O presidente do Banco Central (BC), Gabriel Galípolo, recebeu nesta segunda-feira (27) o presidente do Banco de Brasília (BRB), Nelson Antônio de Souza, em meio à demora na liberação do pacote de socorro financeiro de R$ 6,6 bilhões. O encontro a portas fechadas, entre 15h30 e 16h30, tratou de "assuntos institucionais", segundo a agenda oficial de Galípolo. O BRB não emitiu comunicado após a reunião.
O encontro ocorre em um momento em que o banco aguarda a conclusão de etapas necessárias para viabilizar o resgate, homologado pelo Supremo Tribunal Federal (STF) no fim de junho. Além do montante de R$ 6,6 bilhões, o Governo do Distrito Federal (GDF), controlador do BRB, deverá aportar R$ 2,2 bilhões em recursos próprios, após ajustes nas contas públicas e redução de investimentos.

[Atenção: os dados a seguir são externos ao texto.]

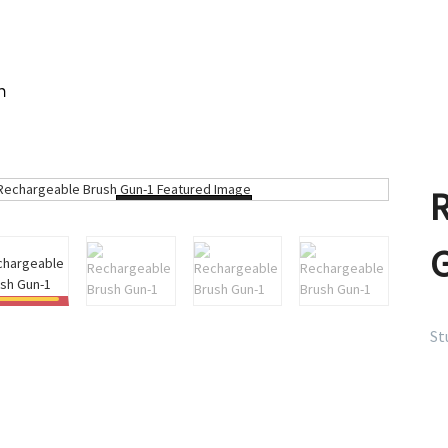
n
Loading...
St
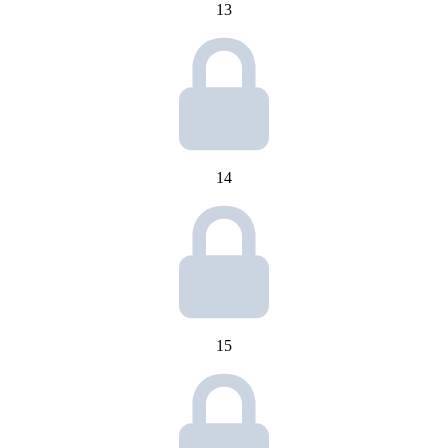
13
14
15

A reunião e os participantes
A reunião teve a participação do diretor de Fiscalização do BC, Ailton de Aquino Santos, e da diretora de Controle e Riscos do BRB, Ana Paula Teixeira de Sousa. A área comandada por Ana Paula é responsável por monitorar riscos operacionais, fiscalizar falhas e fraudes e acompanhar situações que possam comprometer a atuação do sistema financeiro.

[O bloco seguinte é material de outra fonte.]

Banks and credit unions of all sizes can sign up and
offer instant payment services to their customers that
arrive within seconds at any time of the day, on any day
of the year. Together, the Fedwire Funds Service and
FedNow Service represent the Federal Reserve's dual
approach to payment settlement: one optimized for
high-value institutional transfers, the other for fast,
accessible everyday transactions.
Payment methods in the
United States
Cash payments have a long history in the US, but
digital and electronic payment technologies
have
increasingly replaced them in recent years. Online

O que falta para o resgate sair?
Apesar da homologação do acordo pelo STF, a operação ainda depende de três etapas: a assinatura dos contratos com o Fundo Garantidor de Crédito (FGC), a formalização das contragarantias à União e a conclusão das auditorias financeiras do banco. As negociações enfrentam complicações: bancos privados envolvidos querem que a Caixa Econômica Federal e o Banco do Brasil concedam garantias, assumindo o risco de eventual inadimplência do BRB.
Outros entraves
Além da demora no empréstimo, o BRB tem problemas para melhorar a liquidez, capacidade de vender ativos rapidamente pelo preço de valor. No último dia 17, o banco cancelou o acordo de R$ 15 bilhões com a gestora Quadra Capital, que previa a transferência de ativos ligados ao Banco Master. Outro fator que mantém o processo em compasso de espera é a ausência da divulgação das demonstrações financeiras do BRB referentes a 2025, exigência para o pacote de socorro. Enquanto o balanço não é divulgado, o BRB enfrenta sanções do Banco Central, como multas.
Encontros anteriores
Esta não foi a primeira reunião entre integrantes do GDF e a direção do BC. No dia 14, a governadora do DF, Celina Leão, participou de um encontro com Galípolo e Souza, classificando a reunião como "técnica". Também nesta segunda-feira, o ministro da Fazenda, Dario Durigan, afirmou que o patrimônio do BRB foi comprometido por operações com ativos do Banco Master, resultando em perdas bilionárias.
Perguntas Frequentes
O que foi discutido na reunião entre Galípolo e o presidente do BRB?
Segundo a agenda oficial de Galípolo, a reunião tratou de "assuntos institucionais". O BRB não emitiu comunicado após o encontro.
Qual o valor do resgate financeiro do BRB?
O pacote de socorro financeiro é de R$ 6,6 bilhões, com aporte adicional de R$ 2,2 bilhões em recursos próprios do GDF.
Quais etapas ainda faltam para o resgate ser liberado?
A operação depende da assinatura dos contratos com o FGC, da formalização das contragarantias à União e da conclusão das auditorias financeiras do banco.
Por que o BRB cancelou o acordo com a Quadra Capital?
O acordo de R$ 15 bilhões foi cancelado no dia 17. O negócio previa a transferência de ativos ligados ao Banco Master para melhorar a liquidez do BRB.
O que o ministro Dario Durigan disse sobre o caso?
Durigan afirmou que o patrimônio do BRB foi comprometido por operações com ativos de baixa qualidade do Banco Master, resultando em perdas bilionárias.